I cannot say that much was done to deepen the impression on the minds of the candidates. As we all had to go to Norwich first for examination, and to Buckden for ordination, it was necessary to show some consideration for us, as there were no railways then. I often think that the Chaplain showed a great deal of good sense in his examination. It began on Wednesday morning, and he told us that he should give us hard questions at the beginning, that they would grow easier and easier during the three days of the examination, and that he should let us go as soon as he was satisfied.

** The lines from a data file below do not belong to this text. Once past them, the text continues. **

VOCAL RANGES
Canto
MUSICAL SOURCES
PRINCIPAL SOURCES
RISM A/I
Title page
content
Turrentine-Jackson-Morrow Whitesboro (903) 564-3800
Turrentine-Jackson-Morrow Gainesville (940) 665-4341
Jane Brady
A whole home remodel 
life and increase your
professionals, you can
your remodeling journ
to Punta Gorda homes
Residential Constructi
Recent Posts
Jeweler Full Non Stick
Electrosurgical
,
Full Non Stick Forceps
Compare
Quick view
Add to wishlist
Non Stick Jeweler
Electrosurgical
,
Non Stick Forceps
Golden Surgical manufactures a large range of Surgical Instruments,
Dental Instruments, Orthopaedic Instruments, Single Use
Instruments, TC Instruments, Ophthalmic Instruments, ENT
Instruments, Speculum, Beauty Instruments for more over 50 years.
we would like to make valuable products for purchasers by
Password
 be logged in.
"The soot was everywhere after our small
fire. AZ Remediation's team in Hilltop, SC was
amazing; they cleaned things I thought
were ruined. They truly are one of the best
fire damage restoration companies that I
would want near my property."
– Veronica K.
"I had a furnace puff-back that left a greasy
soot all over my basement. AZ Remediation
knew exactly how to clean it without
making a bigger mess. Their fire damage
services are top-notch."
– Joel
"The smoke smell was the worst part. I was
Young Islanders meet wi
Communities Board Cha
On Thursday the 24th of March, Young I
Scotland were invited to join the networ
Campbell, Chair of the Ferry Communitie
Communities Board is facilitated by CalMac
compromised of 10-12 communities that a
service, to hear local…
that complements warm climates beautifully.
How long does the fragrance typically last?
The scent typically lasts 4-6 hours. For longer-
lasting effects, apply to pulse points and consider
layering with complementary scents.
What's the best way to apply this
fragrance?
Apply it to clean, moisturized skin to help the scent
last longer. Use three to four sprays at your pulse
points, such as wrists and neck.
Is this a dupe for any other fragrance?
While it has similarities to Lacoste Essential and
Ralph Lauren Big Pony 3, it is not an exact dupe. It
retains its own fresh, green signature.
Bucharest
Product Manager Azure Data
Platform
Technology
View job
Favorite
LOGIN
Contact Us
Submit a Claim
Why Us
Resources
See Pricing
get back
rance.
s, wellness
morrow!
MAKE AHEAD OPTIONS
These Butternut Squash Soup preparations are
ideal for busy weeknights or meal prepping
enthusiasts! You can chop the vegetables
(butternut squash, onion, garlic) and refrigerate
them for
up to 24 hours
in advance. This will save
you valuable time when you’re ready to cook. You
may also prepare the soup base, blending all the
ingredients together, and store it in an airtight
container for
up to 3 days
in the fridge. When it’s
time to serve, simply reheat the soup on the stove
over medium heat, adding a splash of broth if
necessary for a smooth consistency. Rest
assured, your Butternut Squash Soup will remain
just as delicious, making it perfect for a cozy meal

So we had a good stiff paper on various subjects at the first sitting, while he walked about the room and looked over the papers as we were writing, but having nothing to look over from a great many of the candidates. It was a great satisfaction to me, when that first sitting was over, to be told that I might go, and that I should find the necessary papers at Buckden.
Most of us Norwich men had to put up at Huntingdon, as the little inn at Buckden was full of the men from the Lincoln Diocese; and as I imagine that the Bishop did not like to have the Norwich men in addition to his own, he gave us no share of any of the privileges that his own candidates may have enjoyed. We signed our papers, etc., on the Saturday morning, and were told that we Norwich men were not wanted any more till the next morning. Accordingly the next morning we were in the church at the appointed hour, and that evening, to my great joy, I read prayers at the parish church of Huntingdon. How wonderfully different is the careful pains taken by all our present Bishops ere young men are admitted to the ministry, and what a wonderful improvement has taken place in this respect!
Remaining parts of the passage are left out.